鍵

タクシーで家に帰ってきた。この日、新百合に行って、メモをしてある紙を見ながら、買物をしたので大荷物となっていた。
鍵を出し何時ものように玄関の、鍵穴に鍵を差し込んで回す。
しかし、鍵がまわらず、ドアーが開かない。

思えば一昨日は雨の日だったが、一回、回して動かず、少し慌てて試しているうちに鍵が動いたのを思い出し、いろいろやってみるが今日はびくりともしない。
どこか締め忘れて外から家に入れるところは無いかと庭を回り、窓を触ってみるがどの戸も動かない。如何したら良いかと暫く玄関前で思案する。雨の日でなくて良かった。
携帯電話を持っていればセコムを呼んで助けを求めるが、家の中に置いてきた。どうしてもお隣のFさんの力を借りなくては家の中に入れない。

       

Fさんの家のブザーを押して奥さんを呼び、事情を話した。私の家の玄関前に来てもらい、奥さんにも鍵を試してもらったがやはり開かない。二十年ほど前、同じ町会にある鍵屋で、鍵をつけ変えてもらっている。鍵屋の場所は判っているが、店の名前が不明で、何丁目辺りの鍵屋と言って、Fさん夫婦が町会名簿を見て探して下さるのを待った。
やがて奥さんが出てきて「其の鍵屋さんが二十分位したらこちらに着くそうです」といって戸外に出てこられた。

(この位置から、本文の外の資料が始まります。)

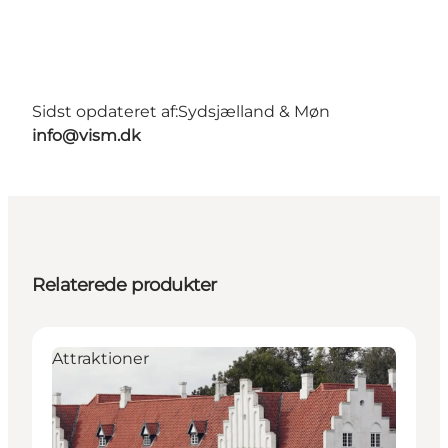
Sidst opdateret af:
Sydsjælland & Møn
info@vism.dk
Relaterede produkter
Attraktioner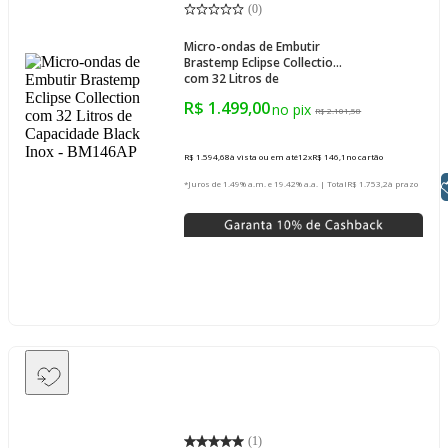
(
0
)
Micro-ondas de Embutir
Brastemp Eclipse Collection
com 32 Litros de
Capacidade Black Inox -
R$ 1.499,00
BM146AP
R$ 2.101,58
R$ 1.594,68
à vista ou em até
12
x
R$ 146,1
no cartão
Libras
*Juros de 1.49% a.m. e 19.42% a.a. | Total
R$ 1.753,2
à prazo
(
1
)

玄関前で奥さんと待っていると、やがて黒い車が現れた。七十歳位に見える鍵やさんは、私の持っている鍵をそのまま使って、たちまちドアーを開ける。家が古いのでゆがんでいたのかもしれない。
車から道具を出して、ドアーの鍵の部分を引き出して細工をし、もとにはめ込んで修理完了となった。

仕事が済んで、そのまま玄関前で隣のおくさんと三人で話し込んだ。
すっかり顔を忘れていたが、二十年前この鍵をつけた鍵やさん、その人だった。「この鍵はあと百年でも使えるよ」と言う。この辺りにくるのは久しぶりだそうだ。

去年まで、私の家の前にあって、春になると私の庭にまで良い香りをはこんでくれていた梅林百坪くらいの土地が造成され、この春、背の高い今風の家三軒が建った。その前に建っている今は三代目が住んでいる白いペンキのはげた家を、懐かしそうに眺めていた。
鍵屋さんを探してもらい 又、お隣さんにお世話になってしまったと思いながら、買ってきた荷物の中からささやかなお菓子を取り出して無理に受け取ってもらった。